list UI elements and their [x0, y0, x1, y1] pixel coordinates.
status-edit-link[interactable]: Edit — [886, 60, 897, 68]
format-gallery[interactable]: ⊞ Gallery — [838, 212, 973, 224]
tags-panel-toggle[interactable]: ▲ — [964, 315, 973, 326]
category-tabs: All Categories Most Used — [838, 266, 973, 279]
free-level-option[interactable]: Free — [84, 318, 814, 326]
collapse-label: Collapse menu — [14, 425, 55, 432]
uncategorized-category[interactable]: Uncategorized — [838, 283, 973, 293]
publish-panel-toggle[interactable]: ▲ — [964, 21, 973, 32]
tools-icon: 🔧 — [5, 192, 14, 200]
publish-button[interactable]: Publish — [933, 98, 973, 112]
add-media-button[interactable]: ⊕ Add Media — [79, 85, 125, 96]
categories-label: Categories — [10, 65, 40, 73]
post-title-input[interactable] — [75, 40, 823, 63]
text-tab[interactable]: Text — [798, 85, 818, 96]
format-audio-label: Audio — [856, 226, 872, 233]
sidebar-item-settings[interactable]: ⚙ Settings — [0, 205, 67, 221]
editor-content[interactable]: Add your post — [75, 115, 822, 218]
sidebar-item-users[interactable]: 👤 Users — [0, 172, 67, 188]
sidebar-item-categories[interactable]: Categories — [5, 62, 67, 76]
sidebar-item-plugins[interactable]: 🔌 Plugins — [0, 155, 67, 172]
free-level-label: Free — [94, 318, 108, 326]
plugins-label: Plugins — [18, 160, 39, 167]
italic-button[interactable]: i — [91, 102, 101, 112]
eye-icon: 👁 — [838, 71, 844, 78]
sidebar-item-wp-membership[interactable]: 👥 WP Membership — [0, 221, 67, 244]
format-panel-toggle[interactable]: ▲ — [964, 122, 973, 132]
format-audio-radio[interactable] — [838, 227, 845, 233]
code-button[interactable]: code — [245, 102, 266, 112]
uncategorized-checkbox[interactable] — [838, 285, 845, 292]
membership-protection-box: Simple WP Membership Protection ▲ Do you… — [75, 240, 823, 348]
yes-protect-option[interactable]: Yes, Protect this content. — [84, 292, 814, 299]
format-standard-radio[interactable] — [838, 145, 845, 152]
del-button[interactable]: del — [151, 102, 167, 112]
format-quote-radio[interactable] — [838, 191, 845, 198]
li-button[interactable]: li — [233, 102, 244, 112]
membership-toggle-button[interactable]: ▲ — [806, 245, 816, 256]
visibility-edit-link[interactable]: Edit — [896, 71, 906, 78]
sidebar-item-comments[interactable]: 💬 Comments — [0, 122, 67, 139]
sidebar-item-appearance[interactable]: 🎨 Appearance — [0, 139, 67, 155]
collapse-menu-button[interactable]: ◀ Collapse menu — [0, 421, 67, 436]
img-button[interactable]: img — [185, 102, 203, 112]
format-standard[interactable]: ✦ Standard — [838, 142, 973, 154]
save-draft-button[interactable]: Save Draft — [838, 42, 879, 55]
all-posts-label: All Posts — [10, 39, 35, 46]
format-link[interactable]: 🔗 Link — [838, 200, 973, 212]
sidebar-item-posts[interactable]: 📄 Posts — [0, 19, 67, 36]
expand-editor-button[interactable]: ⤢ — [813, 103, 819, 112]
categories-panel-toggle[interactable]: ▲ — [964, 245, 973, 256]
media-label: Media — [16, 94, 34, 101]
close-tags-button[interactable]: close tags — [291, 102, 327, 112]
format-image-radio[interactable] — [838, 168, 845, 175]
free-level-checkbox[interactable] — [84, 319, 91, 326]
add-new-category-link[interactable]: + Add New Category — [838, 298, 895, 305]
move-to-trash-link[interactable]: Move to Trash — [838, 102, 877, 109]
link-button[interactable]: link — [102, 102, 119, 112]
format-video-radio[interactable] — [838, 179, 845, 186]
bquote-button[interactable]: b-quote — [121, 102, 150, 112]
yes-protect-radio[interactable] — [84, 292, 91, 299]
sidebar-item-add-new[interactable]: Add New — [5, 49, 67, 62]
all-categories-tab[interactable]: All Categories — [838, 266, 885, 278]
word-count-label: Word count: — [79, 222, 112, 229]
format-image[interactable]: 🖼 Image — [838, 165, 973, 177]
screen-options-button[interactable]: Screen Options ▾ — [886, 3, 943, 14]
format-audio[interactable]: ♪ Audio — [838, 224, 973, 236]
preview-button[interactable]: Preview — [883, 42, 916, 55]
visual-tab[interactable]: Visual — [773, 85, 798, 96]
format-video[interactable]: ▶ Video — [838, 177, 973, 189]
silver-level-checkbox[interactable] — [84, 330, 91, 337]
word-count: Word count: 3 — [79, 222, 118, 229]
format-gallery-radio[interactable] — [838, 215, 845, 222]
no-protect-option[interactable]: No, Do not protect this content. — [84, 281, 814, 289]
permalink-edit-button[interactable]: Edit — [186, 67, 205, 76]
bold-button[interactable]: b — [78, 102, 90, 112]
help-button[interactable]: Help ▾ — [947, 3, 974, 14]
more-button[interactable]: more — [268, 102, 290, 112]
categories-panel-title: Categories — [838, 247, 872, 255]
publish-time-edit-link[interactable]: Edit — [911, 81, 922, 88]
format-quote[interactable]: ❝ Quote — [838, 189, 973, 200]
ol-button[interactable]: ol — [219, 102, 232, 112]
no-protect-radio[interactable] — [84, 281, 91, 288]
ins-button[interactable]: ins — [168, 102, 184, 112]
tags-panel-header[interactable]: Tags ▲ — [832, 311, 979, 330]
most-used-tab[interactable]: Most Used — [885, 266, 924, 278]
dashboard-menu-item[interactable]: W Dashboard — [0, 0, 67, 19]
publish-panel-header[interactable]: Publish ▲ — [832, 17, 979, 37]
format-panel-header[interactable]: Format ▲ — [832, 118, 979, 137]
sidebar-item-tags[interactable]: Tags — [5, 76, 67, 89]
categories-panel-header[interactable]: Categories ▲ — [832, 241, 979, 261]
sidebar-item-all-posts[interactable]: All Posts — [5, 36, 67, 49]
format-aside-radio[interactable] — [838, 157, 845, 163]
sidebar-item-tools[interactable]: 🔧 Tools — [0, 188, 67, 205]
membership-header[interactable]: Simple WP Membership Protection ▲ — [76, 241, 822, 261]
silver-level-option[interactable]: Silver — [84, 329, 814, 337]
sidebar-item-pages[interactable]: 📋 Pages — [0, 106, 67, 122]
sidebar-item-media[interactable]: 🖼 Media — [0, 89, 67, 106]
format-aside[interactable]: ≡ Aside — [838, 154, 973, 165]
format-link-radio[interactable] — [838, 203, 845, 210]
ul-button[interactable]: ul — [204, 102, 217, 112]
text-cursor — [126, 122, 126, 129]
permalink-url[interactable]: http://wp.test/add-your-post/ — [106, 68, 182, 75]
===============
TASK BRIEF. Transcribe all of the data, keeping every line identical.

RESPONSE TO THIS EXERCISE.
list UI elements and their [x0, y0, x1, y1] pixel coordinates.
status-edit-link[interactable]: Edit — [886, 60, 897, 68]
format-gallery[interactable]: ⊞ Gallery — [838, 212, 973, 224]
tags-panel-toggle[interactable]: ▲ — [964, 315, 973, 326]
category-tabs: All Categories Most Used — [838, 266, 973, 279]
free-level-option[interactable]: Free — [84, 318, 814, 326]
collapse-label: Collapse menu — [14, 425, 55, 432]
uncategorized-category[interactable]: Uncategorized — [838, 283, 973, 293]
publish-panel-toggle[interactable]: ▲ — [964, 21, 973, 32]
tools-icon: 🔧 — [5, 192, 14, 200]
publish-button[interactable]: Publish — [933, 98, 973, 112]
add-media-button[interactable]: ⊕ Add Media — [79, 85, 125, 96]
categories-label: Categories — [10, 65, 40, 73]
post-title-input[interactable] — [75, 40, 823, 63]
text-tab[interactable]: Text — [798, 85, 818, 96]
format-audio-label: Audio — [856, 226, 872, 233]
sidebar-item-settings[interactable]: ⚙ Settings — [0, 205, 67, 221]
editor-content[interactable]: Add your post — [75, 115, 822, 218]
sidebar-item-users[interactable]: 👤 Users — [0, 172, 67, 188]
sidebar-item-categories[interactable]: Categories — [5, 62, 67, 76]
sidebar-item-plugins[interactable]: 🔌 Plugins — [0, 155, 67, 172]
free-level-label: Free — [94, 318, 108, 326]
plugins-label: Plugins — [18, 160, 39, 167]
italic-button[interactable]: i — [91, 102, 101, 112]
eye-icon: 👁 — [838, 71, 844, 78]
sidebar-item-wp-membership[interactable]: 👥 WP Membership — [0, 221, 67, 244]
format-panel-toggle[interactable]: ▲ — [964, 122, 973, 132]
format-audio-radio[interactable] — [838, 227, 845, 233]
code-button[interactable]: code — [245, 102, 266, 112]
uncategorized-checkbox[interactable] — [838, 285, 845, 292]
membership-protection-box: Simple WP Membership Protection ▲ Do you… — [75, 240, 823, 348]
yes-protect-option[interactable]: Yes, Protect this content. — [84, 292, 814, 299]
format-standard-radio[interactable] — [838, 145, 845, 152]
del-button[interactable]: del — [151, 102, 167, 112]
format-quote-radio[interactable] — [838, 191, 845, 198]
li-button[interactable]: li — [233, 102, 244, 112]
membership-toggle-button[interactable]: ▲ — [806, 245, 816, 256]
visibility-edit-link[interactable]: Edit — [896, 71, 906, 78]
sidebar-item-comments[interactable]: 💬 Comments — [0, 122, 67, 139]
sidebar-item-appearance[interactable]: 🎨 Appearance — [0, 139, 67, 155]
collapse-menu-button[interactable]: ◀ Collapse menu — [0, 421, 67, 436]
img-button[interactable]: img — [185, 102, 203, 112]
format-standard[interactable]: ✦ Standard — [838, 142, 973, 154]
save-draft-button[interactable]: Save Draft — [838, 42, 879, 55]
all-posts-label: All Posts — [10, 39, 35, 46]
format-link[interactable]: 🔗 Link — [838, 200, 973, 212]
sidebar-item-posts[interactable]: 📄 Posts — [0, 19, 67, 36]
expand-editor-button[interactable]: ⤢ — [813, 103, 819, 112]
categories-panel-toggle[interactable]: ▲ — [964, 245, 973, 256]
media-label: Media — [16, 94, 34, 101]
close-tags-button[interactable]: close tags — [291, 102, 327, 112]
format-image-radio[interactable] — [838, 168, 845, 175]
free-level-checkbox[interactable] — [84, 319, 91, 326]
add-new-category-link[interactable]: + Add New Category — [838, 298, 895, 305]
move-to-trash-link[interactable]: Move to Trash — [838, 102, 877, 109]
link-button[interactable]: link — [102, 102, 119, 112]
format-video-radio[interactable] — [838, 179, 845, 186]
bquote-button[interactable]: b-quote — [121, 102, 150, 112]
yes-protect-radio[interactable] — [84, 292, 91, 299]
sidebar-item-add-new[interactable]: Add New — [5, 49, 67, 62]
all-categories-tab[interactable]: All Categories — [838, 266, 885, 278]
word-count-label: Word count: — [79, 222, 112, 229]
format-image[interactable]: 🖼 Image — [838, 165, 973, 177]
screen-options-button[interactable]: Screen Options ▾ — [886, 3, 943, 14]
format-audio[interactable]: ♪ Audio — [838, 224, 973, 236]
preview-button[interactable]: Preview — [883, 42, 916, 55]
visual-tab[interactable]: Visual — [773, 85, 798, 96]
format-video[interactable]: ▶ Video — [838, 177, 973, 189]
silver-level-checkbox[interactable] — [84, 330, 91, 337]
word-count: Word count: 3 — [79, 222, 118, 229]
format-gallery-radio[interactable] — [838, 215, 845, 222]
no-protect-option[interactable]: No, Do not protect this content. — [84, 281, 814, 289]
permalink-edit-button[interactable]: Edit — [186, 67, 205, 76]
bold-button[interactable]: b — [78, 102, 90, 112]
help-button[interactable]: Help ▾ — [947, 3, 974, 14]
more-button[interactable]: more — [268, 102, 290, 112]
categories-panel-title: Categories — [838, 247, 872, 255]
publish-time-edit-link[interactable]: Edit — [911, 81, 922, 88]
format-quote[interactable]: ❝ Quote — [838, 189, 973, 200]
ol-button[interactable]: ol — [219, 102, 232, 112]
no-protect-radio[interactable] — [84, 281, 91, 288]
ins-button[interactable]: ins — [168, 102, 184, 112]
tags-panel-header[interactable]: Tags ▲ — [832, 311, 979, 330]
most-used-tab[interactable]: Most Used — [885, 266, 924, 278]
dashboard-menu-item[interactable]: W Dashboard — [0, 0, 67, 19]
publish-panel-header[interactable]: Publish ▲ — [832, 17, 979, 37]
format-panel-header[interactable]: Format ▲ — [832, 118, 979, 137]
sidebar-item-tags[interactable]: Tags — [5, 76, 67, 89]
categories-panel-header[interactable]: Categories ▲ — [832, 241, 979, 261]
sidebar-item-all-posts[interactable]: All Posts — [5, 36, 67, 49]
format-aside-radio[interactable] — [838, 157, 845, 163]
sidebar-item-tools[interactable]: 🔧 Tools — [0, 188, 67, 205]
membership-header[interactable]: Simple WP Membership Protection ▲ — [76, 241, 822, 261]
silver-level-option[interactable]: Silver — [84, 329, 814, 337]
sidebar-item-pages[interactable]: 📋 Pages — [0, 106, 67, 122]
sidebar-item-media[interactable]: 🖼 Media — [0, 89, 67, 106]
format-aside[interactable]: ≡ Aside — [838, 154, 973, 165]
format-link-radio[interactable] — [838, 203, 845, 210]
ul-button[interactable]: ul — [204, 102, 217, 112]
text-cursor — [126, 122, 126, 129]
permalink-url[interactable]: http://wp.test/add-your-post/ — [106, 68, 182, 75]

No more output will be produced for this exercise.